===== Task data =====

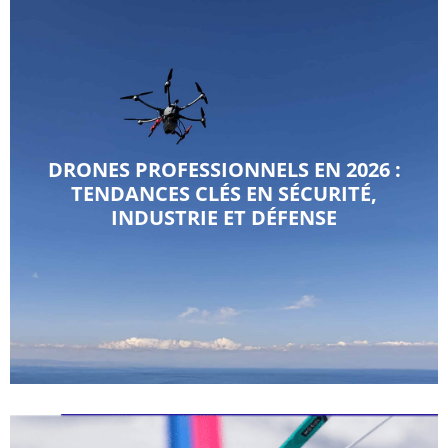
DRONES PROFESSIONNELS EN 2026 :
TENDANCES CLÉS EN SÉCURITÉ,
INDUSTRIE ET DÉFENSE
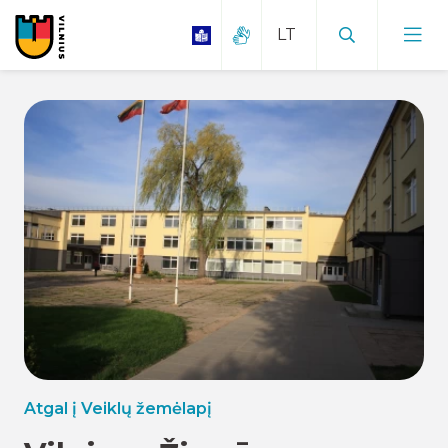
Atgal į Veiklų žemėlapį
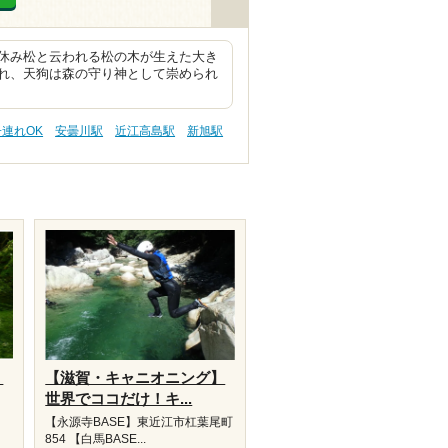
休み松と云われる松の木が生えた大き
れ、天狗は森の守り神として崇められ
子連れOK
安曇川駅
近江高島駅
新旭駅
】
【滋賀・キャニオニング】
世界でココだけ！キ...
【永源寺BASE】東近江市杠葉尾町
854 【白馬BASE...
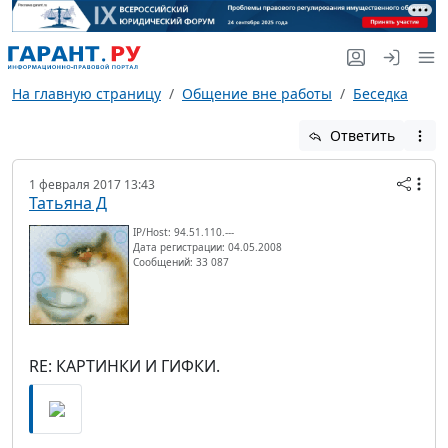
На главную страницу
Общение вне работы
Беседка
Ответить
1 февраля 2017 13:43
Татьяна Д
IP/Host: 94.51.110.---
Дата регистрации: 04.05.2008
Сообщений: 33 087
RE: КАРТИНКИ И ГИФКИ.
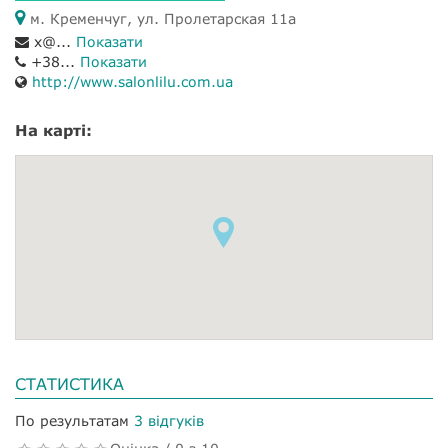
м. Кременчуг, ул. Пролетарская 11а
x@...
Показати
+38...
Показати
http://www.salonlilu.com.ua
На карті:
СТАТИСТИКА
По результатам
3 відгуків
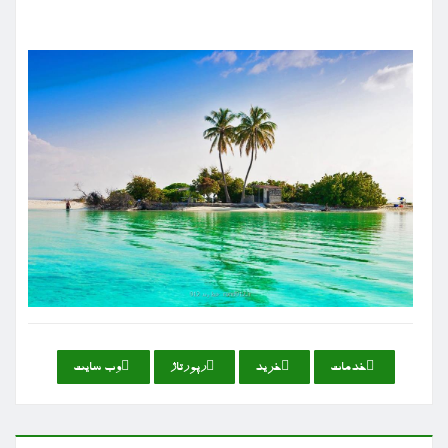
خدمات
خرید
رپورتاژ
وب سایت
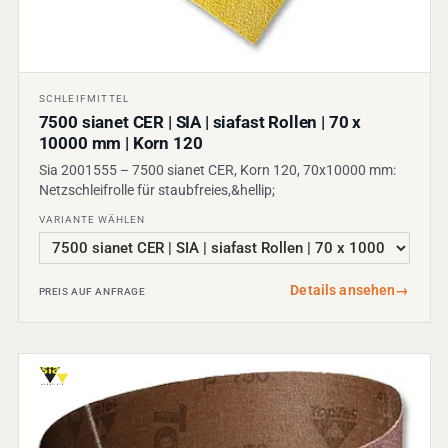
SCHLEIFMITTEL
7500 sianet CER | SIA | siafast Rollen | 70 x
10000 mm | Korn 120
Sia 2001555 – 7500 sianet CER, Korn 120, 70x10000 mm:
Netzschleifrolle für staubfreies,&hellip;
VARIANTE WÄHLEN
Details ansehen
→
PREIS AUF ANFRAGE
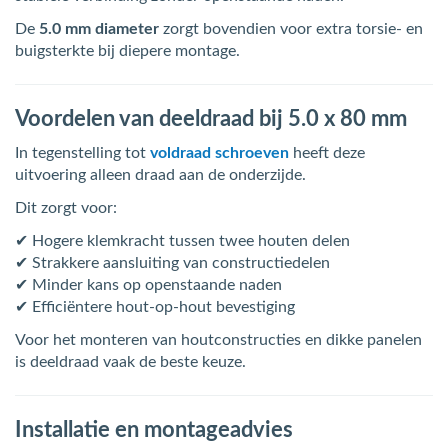
De
5.0 mm diameter
zorgt bovendien voor extra torsie- en
buigsterkte bij diepere montage.
Voordelen van deeldraad bij 5.0 x 80 mm
In tegenstelling tot
voldraad schroeven
heeft deze
uitvoering alleen draad aan de onderzijde.
Dit zorgt voor:
✔ Hogere klemkracht tussen twee houten delen
✔ Strakkere aansluiting van constructiedelen
✔ Minder kans op openstaande naden
✔ Efficiëntere hout-op-hout bevestiging
Voor het monteren van houtconstructies en dikke panelen
is deeldraad vaak de beste keuze.
Installatie en montageadvies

=====

* The task *
Reproduce all lines above exactly. Leave the images out.

* Answer box *
DRONES PROFESSIONNELS EN 2026 :
TENDANCES CLÉS EN SÉCURITÉ,
INDUSTRIE ET DÉFENSE
Atgal į Veiklų žemėlapį
休み松と云われる松の木が生えた大き
れ、天狗は森の守り神として崇められ
子連れOK
安曇川駅
近江高島駅
新旭駅
】
【滋賀・キャニオニング】
世界でココだけ！キ...
【永源寺BASE】東近江市杠葉尾町
854 【白馬BASE...
На главную страницу
Общение вне работы
Беседка
Ответить
1 февраля 2017 13:43
Татьяна Д
IP/Host: 94.51.110.---
Дата регистрации: 04.05.2008
Сообщений: 33 087
RE: КАРТИНКИ И ГИФКИ.
м. Кременчуг, ул. Пролетарская 11а
x@...
Показати
+38...
Показати
http://www.salonlilu.com.ua
На карті:
СТАТИСТИКА
По результатам
3 відгуків
خدمات
خرید
رپورتاژ
وب سایت
SCHLEIFMITTEL
7500 sianet CER | SIA | siafast Rollen | 70 x
10000 mm | Korn 120
Sia 2001555 – 7500 sianet CER, Korn 120, 70x10000 mm:
Netzschleifrolle für staubfreies,&hellip;
VARIANTE WÄHLEN
Details ansehen
→
PREIS AUF ANFRAGE
De
5.0 mm diameter
zorgt bovendien voor extra torsie- en
buigsterkte bij diepere montage.
Voordelen van deeldraad bij 5.0 x 80 mm
In tegenstelling tot
voldraad schroeven
heeft deze
uitvoering alleen draad aan de onderzijde.
Dit zorgt voor:
✔ Hogere klemkracht tussen twee houten delen
✔ Strakkere aansluiting van constructiedelen
✔ Minder kans op openstaande naden
✔ Efficiëntere hout-op-hout bevestiging
Voor het monteren van houtconstructies en dikke panelen
is deeldraad vaak de beste keuze.
Installatie en montageadvies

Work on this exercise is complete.